I tecnici comunali hanno censito una posa parziale del prato: il Comune aveva fornito 250 mq di prato pronto in rotoli, della specie Paspalum spp., in attuazione dell'Ordine di Servizio del 13 luglio 2026. Secondo il documento, le operazioni si sono fermate dopo la stesura dei rotoli, senza completare le fasi fondamentali — rullatura e rifinitura dei giunti — indispensabili per la planarità e la tenuta del manto.
“Operazioni lasciate a metà”
Il Comune ha formalmente intimato alla ditta esecutrice e al CNS Consorzio Nazionale Servizi di riprendere i lavori "senza ulteriore indugio". La comunicazione sottolinea come, nelle giornate estive, il fattore tempo sia determinante per evitare lo stress da trapianto e la secchezza delle zolle prima del completo attecchimento.
Impatto pratico per la città e gli eventi sportivi
La situazione solleva questioni pratiche immediate per la logistica e la programmazione dei Giochi: un campo non idoneo può richiedere posticipi, trasferimenti delle gare o l'adozione di misure straordinarie che coinvolgono organizzatori, squadre e tifosi. A venti giorni dall'inizio dell'evento, la finestra temporale per interventi correttivi è ristretta.
- Area di prato fornita: 250 mq
- Specie rilevata: Paspalum spp.
- Documento comunale: Prot. n. 0095208 del 28/07/2026
Il documento è firmato dal Responsabile Operativo Dott. Agr. Giovanni Nardelli, dal RUP Ing. Simone Giorgiani e dal DEC Geom. Antonio Mela. Dal testo emerge che i sopralluoghi di verifica hanno evidenziato la mancata esecuzione delle successive lavorazioni dopo la stesura dei rotoli.
| Elemento | Dato |
|---|---|
| Quantità prato fornito | 250 mq |
| Prot.

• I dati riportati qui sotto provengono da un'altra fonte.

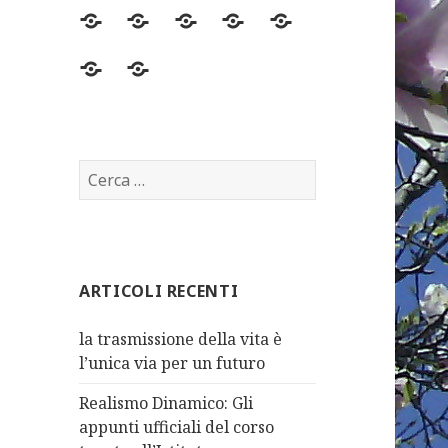
economia
Archivio
Anche
felix
Videoteca
la
necessitas
File
Novità
necessità
incontri
2020
materiale
Modello
…..
delle
di
VIDEO
Ricerca
sue
Sviluppo
per:
parti
compete
all’organismo
ARTICOLI RECENTI
dinamico
la trasmissione della vita è
l’unica via per un futuro
Realismo Dinamico: Gli
appunti ufficiali del corso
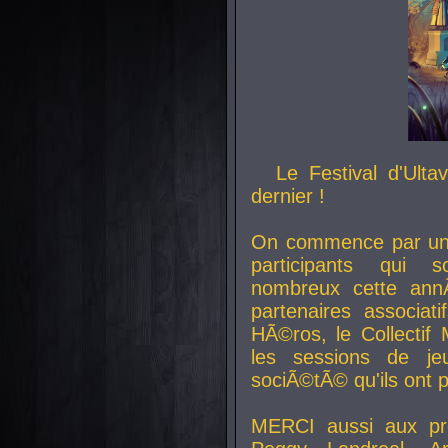
Le Festival d'Ult
dernier !
On commence par un 
participants qui s
nombreux cette an
partenaires associat
HÃ©ros, le Collecti
les sessions de j
sociÃ©tÃ© qu'ils ont
MERCI aussi aux pro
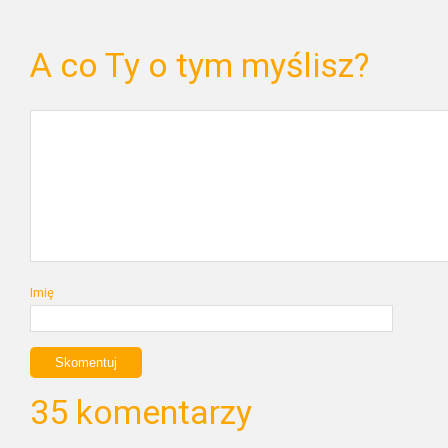
A co Ty o tym myślisz?
Imię
35 komentarzy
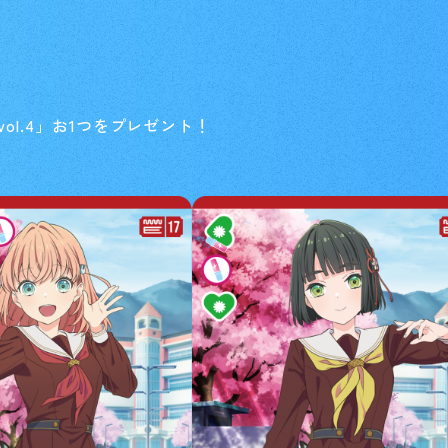
ol.4」お1つをプレゼント！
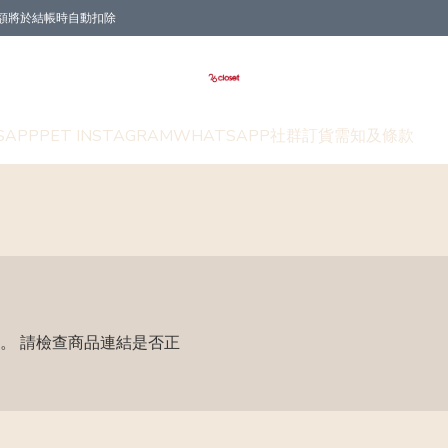
折扣金額將於結帳時自動扣除
SAPP
PET INSTAGRAM
WHATSAPP社群
訂貨需知及條款
。 請檢查商品連結是否正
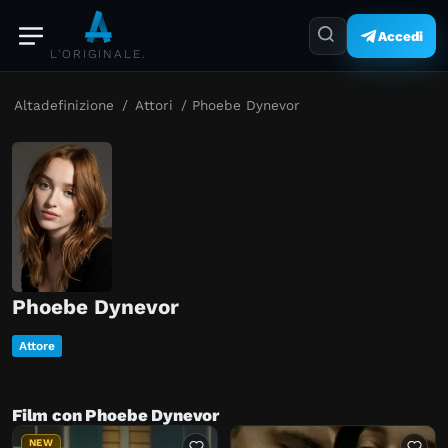
Accedi
L'ORIGINALE.
Altadefinizione
/
Attori
/
Phoebe Dynevor
Phoebe Dynevor
Attore
Film con Phoebe Dynevor
NEW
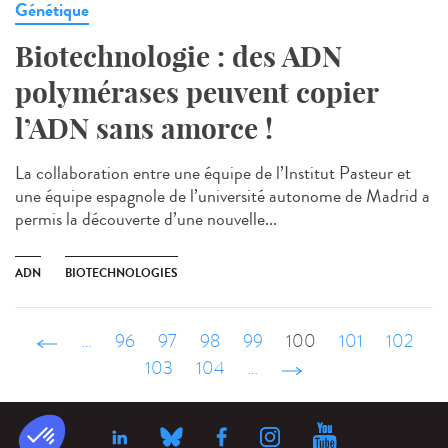
Génétique
Biotechnologie : des ADN
polymérases peuvent copier
l’ADN sans amorce !
La collaboration entre une équipe de l’Institut Pasteur et
une équipe espagnole de l’université autonome de Madrid a
permis la découverte d’une nouvelle...
ADN
BIOTECHNOLOGIES
‹ précédent
…
96
97
98
99
100
101
102
103
104
…
suivant ›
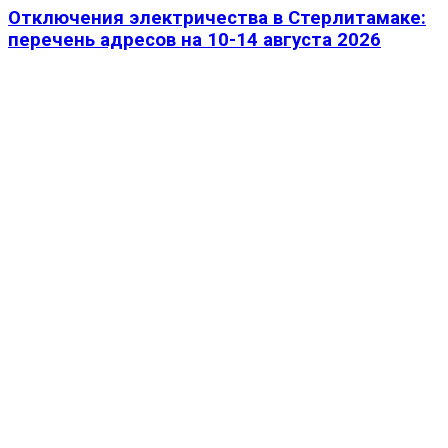
Отключения электричества в Стерлитамаке:
перечень адресов на 10-14 августа 2026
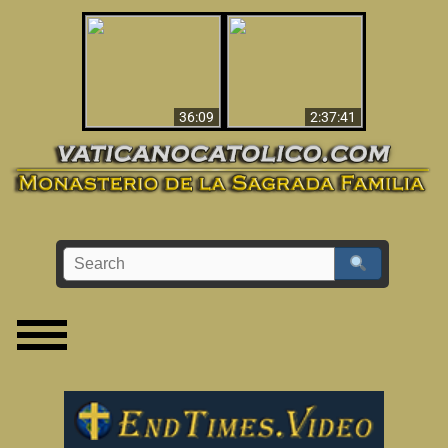
Le dispararon y vio el
Los ‘magos’ prueban
infierno - Video
la existencia del
impactante que
mundo espiritual
debería ver
36:09
2:37:41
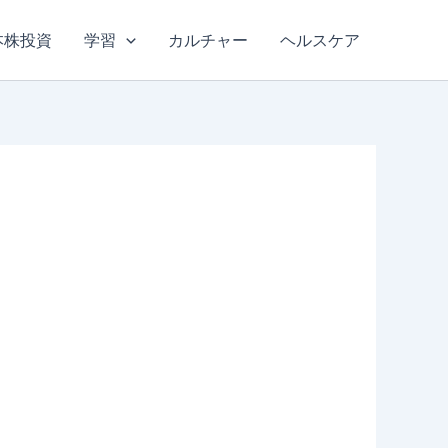
本株投資
学習
カルチャー
ヘルスケア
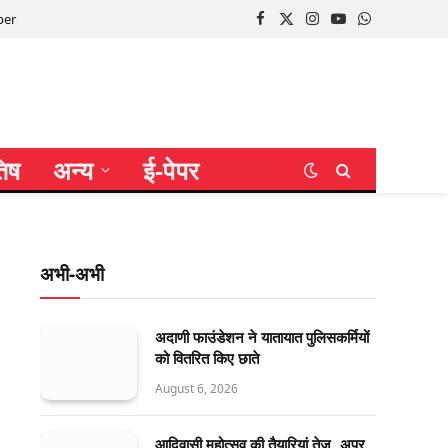
per
Facebook
X
Instagram
YouTube
WhatsApp
(Twitter)
तिष
अन्य
ई-पेपर
अभी-अभी
अदाणी फाउंडेशन ने यातायात पुलिसकर्मियों
को वितरित किए छाते
August 6, 2026
आदिवासी महोत्सव की तैयारियां तेज, अपर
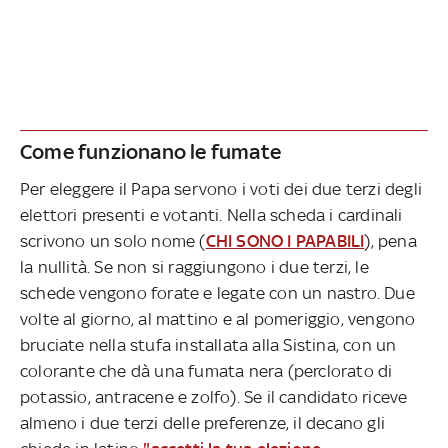
Come funzionano le fumate
Per eleggere il Papa servono i voti dei due terzi degli
elettori presenti e votanti. Nella scheda i cardinali
scrivono un solo nome (
CHI SONO I PAPABILI
), pena
la nullità. Se non si raggiungono i due terzi, le
schede vengono forate e legate con un nastro. Due
volte al giorno, al mattino e al pomeriggio, vengono
bruciate nella stufa installata alla Sistina, con un
colorante che dà una fumata nera (perclorato di
potassio, antracene e zolfo). Se il candidato riceve
almeno i due terzi delle preferenze, il decano gli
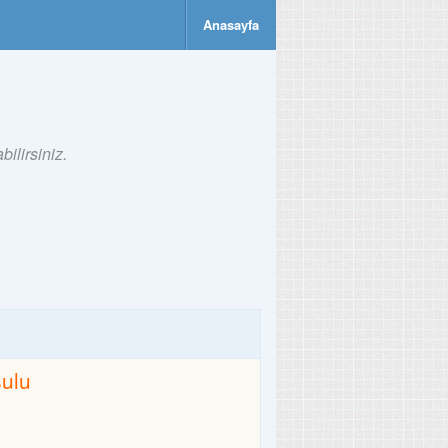
Anasayfa
ilirsiniz.
sulu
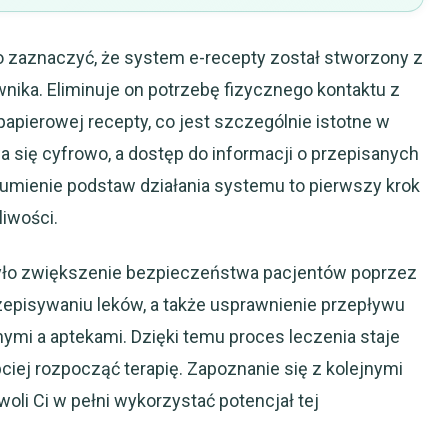
o zaznaczyć, że system e-recepty został stworzony z
ika. Eliminuje on potrzebę fizycznego kontaktu z
papierowej recepty, co jest szczególnie istotne w
 się cyfrowo, a dostęp do informacji o przepisanych
zumienie podstaw działania systemu to pierwszy krok
iwości.
yło zwiększenie bezpieczeństwa pacjentów poprzez
episywaniu leków, a także usprawnienie przepływu
mi a aptekami. Dzięki temu proces leczenia staje
bciej rozpocząć terapię. Zapoznanie się z kolejnymi
li Ci w pełni wykorzystać potencjał tej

Comune | 0095208 (28/07/2026) |
| Ordine di servizio | 13/07/2026 |
| Giorni residui stimati | 20 |
Prossimi passaggi e responsabilità
La contestazione formale pone l’onere alle ditte affidatarie — citate nel comunicato come LA PULITA & SERVICE S.C.R.L. e il CNS Consorzio Nazionale Servizi — di completare le operazioni richieste. Le istituzioni cittadine richiedono ora riscontri puntuali e l'esecuzione immediata delle attività per evitare che le criticità tecniche si traducano in problemi organizzativi maggiori nelle settimane successive.
Per la cittadinanza e per chi seguirà le gare a Brindisi resta cruciale la tempistica: oltre alla qualità del manto, contano i tempi di consolidamento e la certificazione finale dei requisiti di agibilità sportiva. Eventuali ritardi potrebbero avere ricadute su calendari, trasferte e investimenti già programmati per l'evento.
La situazione sarà aggiornata non appena l'Amministrazione comunale o le ditte coinvolte forniranno dettagli sulle azioni correttive e sui tempi di completamento dei lavori.